====== Listed entries ======
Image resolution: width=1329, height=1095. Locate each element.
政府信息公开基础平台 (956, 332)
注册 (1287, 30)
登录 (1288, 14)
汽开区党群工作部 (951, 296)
======
→ Exercise description
All of the entries, from the first line to the last, should be duplicated exactly.

→ Reply to the exercise
Image resolution: width=1329, height=1095. Locate each element.
政府信息公开基础平台 (956, 332)
注册 (1287, 30)
登录 (1288, 14)
汽开区党群工作部 (951, 296)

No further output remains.